Dede Rector

We are blessed by Mother Nature to offer us the home we call Earth. And I am personally blessed to know smart, caring people who are willing to share critical information at a much deeper level than the ordinary person. Please welcome back Dede Rector, a Central Floridian, a friend, and a woman we should all be listening to. Take it away Dede.

“Drill Baby Drill” has become “Kill Baby Kill”

Our Oceans comprise 75% of the Earth’s surface. They sustain us: providing >95% of all of Earth’s water, serve critical roles as engines of weather, yield a dwindling abundance of their edible bounty and diverse importance in the world’s foodchain  (salt, fish, shellfish, planktons/krill, seaweeds, etc.); they intrigue us as the last earthly frontier left unexplored. They have been a source of “ReCreation” for so many of us, too. And, until recently, they enticed us with their potential to serve humankind’s unquenchable desire for petroleum.

Now, out of a horrible catastrophe – and do not allow yourself for one moment to think that this gushering gash in the Gulf of Mexico is anything less than catastrophic  – I seek from our oceans some hope: Hope that humankind finally will be motivated to AGGRESSIVELY pursue alternatives to petro-fuels and -chemical products (like all the plastics we use). It’s the only thing that helps me rein in the impotent rage and revulsion that overcomes me when I see the petro-holocaust being wrought upon our precious Gulf of Mexico:

I become physically ill considering the Gulf’s fishing grounds and estuaries (where the seafood larvae hatch) being drenched with this poison; knowing that those that survive will become food somewhere else in the food chain and pass along the poison – or the mutations caused by ingesting petro-toxins.

As I write this, I cannot hold back the tears for the suffering of the sea birds, turtles, and other animals who will be mired in this noxious effluent, or for the hidden damage that will be wrought after marine mammals and creatures eat an affected oiled food source.

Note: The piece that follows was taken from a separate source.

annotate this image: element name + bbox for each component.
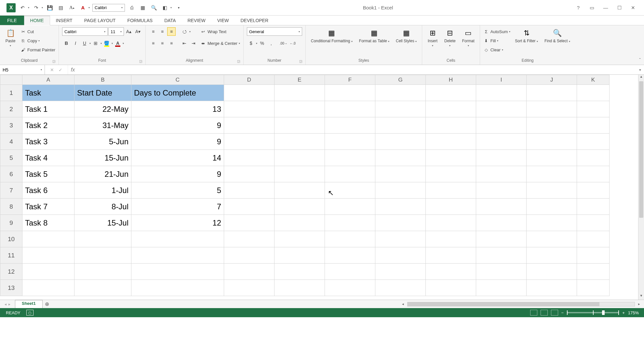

I lie awake at night, praying the Gulf Loop current doesn’t whip this toxic goo around the tip of Florida, across our already fragile barrier reef system, where corals presently suffer but are sustaining. Oiled corals mean certain death. And dead reefs mean another line of protection is gone for our shores against storm surge and hurricanes. Dead reefs also mean a huge die-off in both inshore and pelagic marine species of fishes, crustaceans, etc. that depend upon the inshore ecosystems for hatching and juvenile growth.

I have hundreds of friends and colleagues in marine-related tourism jobs – beyond the fisheries – whose lives are beginning to feel the pain of this. And it’s just beginning. And it’s not exactly the best economy to have your livelihood “oiled up,” so to speak.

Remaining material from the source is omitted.